Stored data:
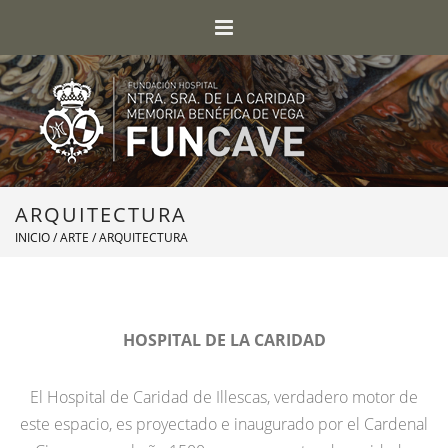
ARQUITECTURA
INICIO
/
ARTE
/ ARQUITECTURA
HOSPITAL DE LA CARIDAD
El Hospital de Caridad de Illescas, verdadero motor de
este espacio, es proyectado e inaugurado por el Cardenal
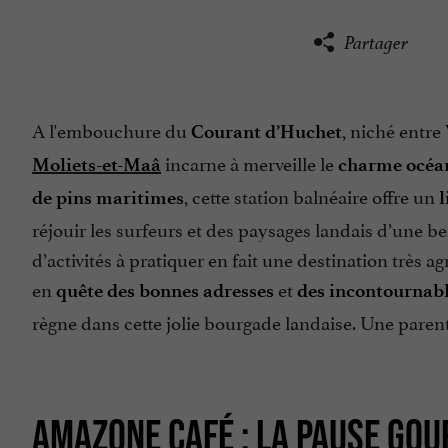
Partager
A l'embouchure du
, niché entre
Courant d’Huchet
incarne à merveille le
Moliets-et-Maâ
charme océa
, cette station balnéaire offre un
de pins maritimes
l
réjouir les surfeurs et des paysages landais d’une be
d’activités à pratiquer en fait une destination très 
en
et
quête des bonnes adresses
des incontournabl
règne dans cette jolie bourgade landaise. Une parent
AMAZONE CAFÉ : LA PAUSE GO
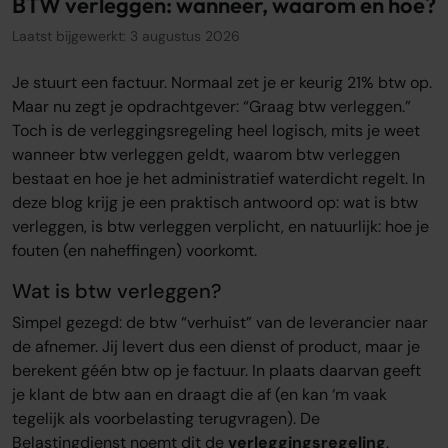
BTW verleggen: wanneer, waarom en hoe?
Over ons
Laatst bijgewerkt: 3 augustus 2026
Onze tarieven
Onze werkwijze
Je stuurt een factuur. Normaal zet je er keurig 21% btw op.
Onze kantoren
Maar nu zegt je opdrachtgever: “Graag btw verleggen.”
Adviescentrum
Toch is de verleggingsregeling heel logisch, mits je weet
wanneer btw verleggen geldt, waarom btw verleggen
Sluit je aan
bestaat en hoe je het administratief waterdicht regelt. In
deze blog krijg je een praktisch antwoord op: wat is btw
Word oamkb partner
verleggen, is btw verleggen verplicht, en natuurlijk: hoe je
Werken bij
fouten (en naheffingen) voorkomt.
1
Contact
Wat is btw verleggen?
FAQ
Simpel gezegd: de btw “verhuist” van de leverancier naar
Login
de afnemer. Jij levert dus een dienst of product, maar je
berekent géén btw op je factuur. In plaats daarvan geeft
je klant de btw aan en draagt die af (en kan ‘m vaak
Login
tegelijk als voorbelasting terugvragen). De
Belastingdienst noemt dit de
verleggingsregeling
.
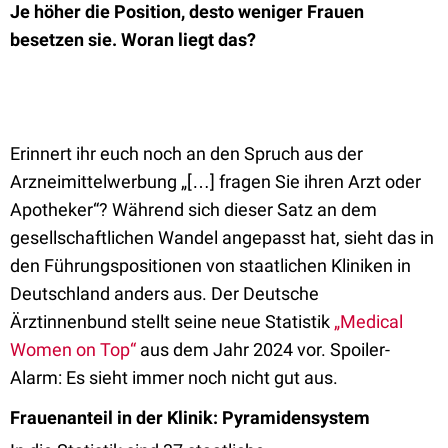
Je höher die Position, desto weniger Frauen
besetzen sie. Woran liegt das?
Erinnert ihr euch noch an den Spruch aus der
Arzneimittelwerbung
„
[…] fragen Sie ihren Arzt oder
Apotheker
“
? Während sich dieser Satz an dem
gesellschaftlichen Wandel angepasst hat, sieht das in
den Führungspositionen von staatlichen Kliniken in
Deutschland anders aus. Der Deutsche
Ärztinnenbund stellt seine neue Statistik
„Medical
Women on Top“
aus dem Jahr 2024 vor. Spoiler-
Alarm: Es sieht immer noch nicht gut aus.
Frauenanteil in der Klinik: Pyramidensystem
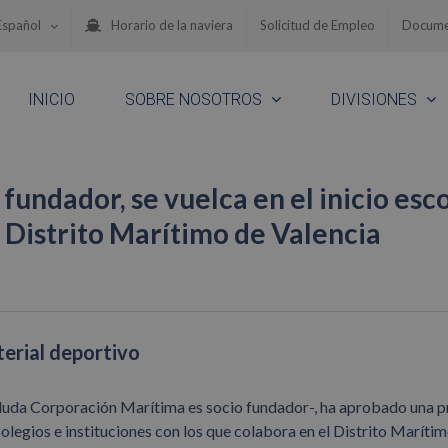
Español
Horario de la naviera
Solicitud de Empleo
Docume
INICIO
SOBRE NOSOTROS
DIVISIONES
fundador, se vuelca en el inicio esc
l Distrito Marítimo de Valencia
erial deportivo
oluda Corporación Marítima es socio fundador-, ha aprobado una 
colegios e instituciones con los que colabora en el Distrito Marítim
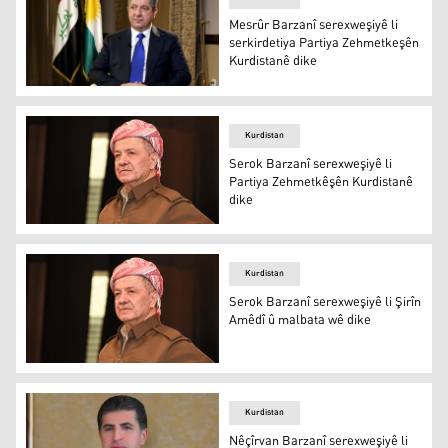
Mesrûr Barzanî serexweşiyê li
serkirdetiya Partiya Zehmetkeşên
Kurdistanê dike
Mesrûr Barzanî
Kurdistan
Serok Barzanî serexweşiyê li
Partiya Zehmetkêşên Kurdistanê
dike
Serok Barzanî
Kurdistan
Serok Barzanî serexweşiyê li Şirîn
Amêdî û malbata wê dike
Serok Barzanî
Kurdistan
Nêçîrvan Barzanî serexweşiyê li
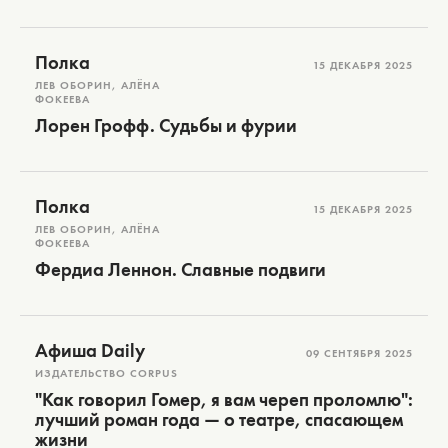
Полка
15 ДЕКАБРЯ 2025
ЛЕВ ОБОРИН, АЛЁНА
ФОКЕЕВА
Лорен Грофф. Судьбы и фурии
Полка
15 ДЕКАБРЯ 2025
ЛЕВ ОБОРИН, АЛЁНА
ФОКЕЕВА
Фердиа Леннон. Славные подвиги
Афиша Daily
09 СЕНТЯБРЯ 2025
ИЗДАТЕЛЬСТВО CORPUS
"Как говорил Гомер, я вам череп проломлю":
лучший роман года — о театре, спасающем
жизни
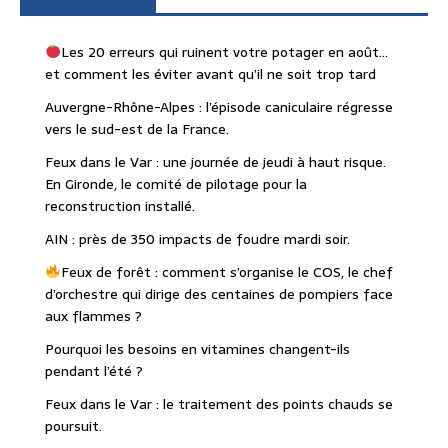
Les 20 erreurs qui ruinent votre potager en août…
et comment les éviter avant qu’il ne soit trop tard
Auvergne-Rhône-Alpes : l’épisode caniculaire régresse
vers le sud-est de la France.
Feux dans le Var : une journée de jeudi à haut risque.
En Gironde, le comité de pilotage pour la
reconstruction installé.
AIN : près de 350 impacts de foudre mardi soir.
Feux de forêt : comment s’organise le COS, le chef
d’orchestre qui dirige des centaines de pompiers face
aux flammes ?
Pourquoi les besoins en vitamines changent-ils
pendant l’été ?
Feux dans le Var : le traitement des points chauds se
poursuit.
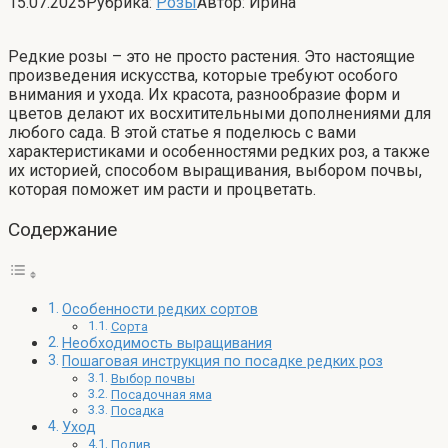
15.07.2025
Рубрика:
Розы
Автор:
Ирина
Редкие розы – это не просто растения. Это настоящие
произведения искусства, которые требуют особого
внимания и ухода. Их красота, разнообразие форм и
цветов делают их восхитительными дополнениями для
любого сада. В этой статье я поделюсь с вами
характеристиками и особенностями редких роз, а также
их историей, способом выращивания, выбором почвы,
которая поможет им расти и процветать.
Содержание
Особенности редких сортов
Сорта
Необходимость выращивания
Пошаговая инструкция по посадке редких роз
Выбор почвы
Посадочная яма
Посадка
Уход
Полив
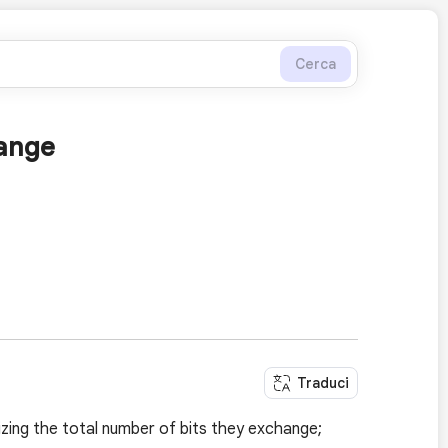
Cerca
ange
Traduci
izing the total number of bits they exchange;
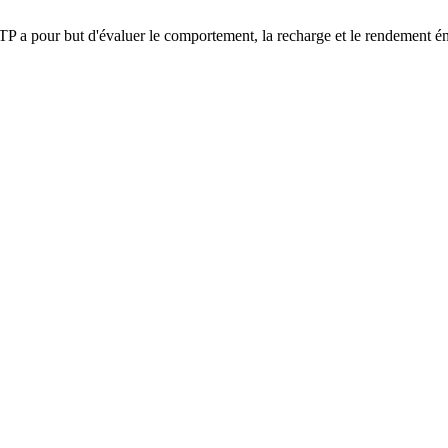
 TP a pour but d'évaluer le comportement, la recharge et le rendement én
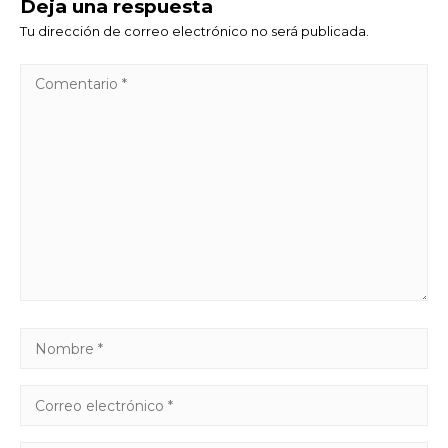
Deja una respuesta
Tu dirección de correo electrónico no será publicada.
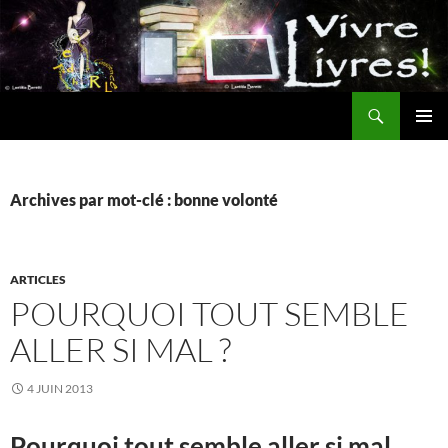
Aller
au
contenu
Recherche
MENU
PRINCI
Archives par mot-clé : bonne volonté
ARTICLES
POURQUOI TOUT SEMBLE
ALLER SI MAL ?
4 JUIN 2013
Pourquoi tout semble aller si mal…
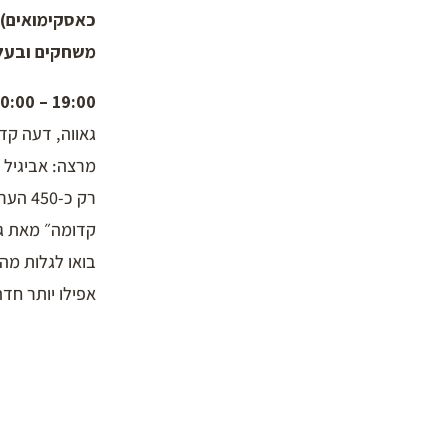
כאסקימואים).
משחקים ובעלי
19:00 – 20:00 | טרמינל
גאווה, דעה ק
מרצה: אביגיל 
קדומה״ מאת ג’י
אפילו יותר חד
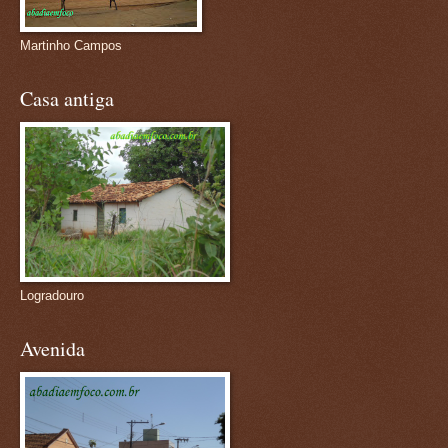
Martinho Campos
Casa antiga
Logradouro
Avenida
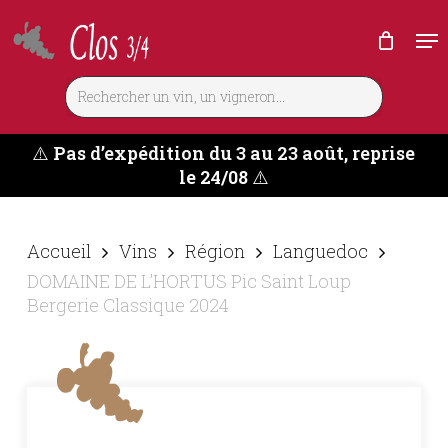
Skip
Me
to
main
content
⚠️
Pas d’expédition du 3 au 23 août, reprise
le 24/08
⚠️
Accueil
Vins
Région
Languedoc
DOMAINE DE L’HORTUS Pic Saint Loup
Bergerie Classique 2024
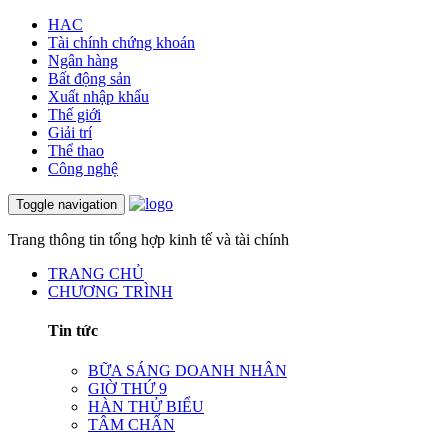
HAC
Tài chính chứng khoán
Ngân hàng
Bất động sản
Xuất nhập khẩu
Thế giới
Giải trí
Thể thao
Công nghệ
Toggle navigation
Trang thông tin tổng hợp kinh tế và tài chính
TRANG CHỦ
CHƯƠNG TRÌNH
Tin tức
BỮA SÁNG DOANH NHÂN
GIỜ THỨ 9
HÀN THỬ BIỂU
TÂM CHẤN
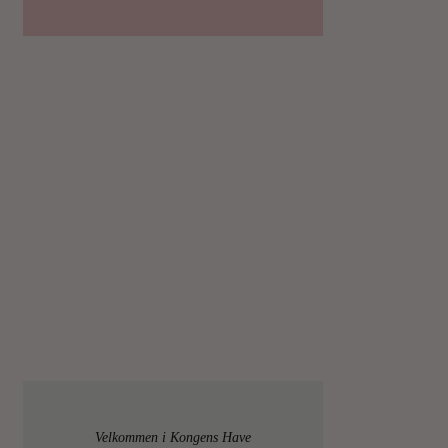
Velkommen i Kongens Have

■ Task item:
I need each line of the entries that holds the string "редких" located and copied.

■ Answer to the problem:
характеристиками и особенностями редких роз, а также
Особенности редких сортов
Пошаговая инструкция по посадке редких роз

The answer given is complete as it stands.